Yes, I know I just said it came out on Oct. 21, at midnight. But does that mean the very first moments of Oct. 21, or the last? Do you say it’s happening at “midnight tonight” on Thursday, Oct. 20? Which day does midnight technically belong to: the one before or after it?
It’s easy enough to answer this question according to Swift. Looking at the Taylor Swift Store, where pre-orders are available, there is a clock at the top counting down until the release. It’s ticking down to 12 a.m. on Oct. 21. So to be totally clear: Stay up late on Oct. 20 (or, not so late, depending on whom you’re asking) and you’ll enter the first moments of Friday listening to new Swift music.
But look: saying that something comes out “at midnight” is objectively confusing. Here’s Wikipedia trying to disambiguate the issue of when a date’s “midnight” occurs: “As the dividing point between one day and another, midnight defies easy classification as either part of the preceding day or of the following day. Though there is no global unanimity on the issue, most often midnight is considered the start of a new day and is associated with the hour 00:00.”

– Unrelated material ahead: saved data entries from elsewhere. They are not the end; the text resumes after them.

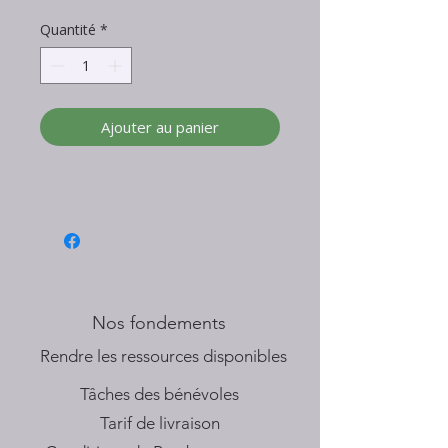
Quantité
*
Ajouter au panier
Nos fondements
​Rendre les ressources disponibles
Tâches des bénévoles
Tarif de livraison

Even more official sources understand that “midnight’ is a discombobulating time stamp. “When someone refers to “midnight tonight” or ‘midnight last night’ the reference of time is obvious,” the National Institute of Standards and Technology website says. “However, if a date/time is referred to as ‘at midnight on Friday, October 20th’ the intention could be either midnight the beginning of the day or midnight at the end of the day.” (Yes, NIST uses a date eerily close to Swift’s release date in their example. I’m sure she’s thought of this.)
NIST recommends that, to avoid ambiguity, “specification of an event as occurring on a particular day at 11:59 p.m. or 12:01 a.m. is a good idea.” Yeah I get that. But if you’re naming an album, “12:01 a.m.s” doesn’t have as nice a ring to it.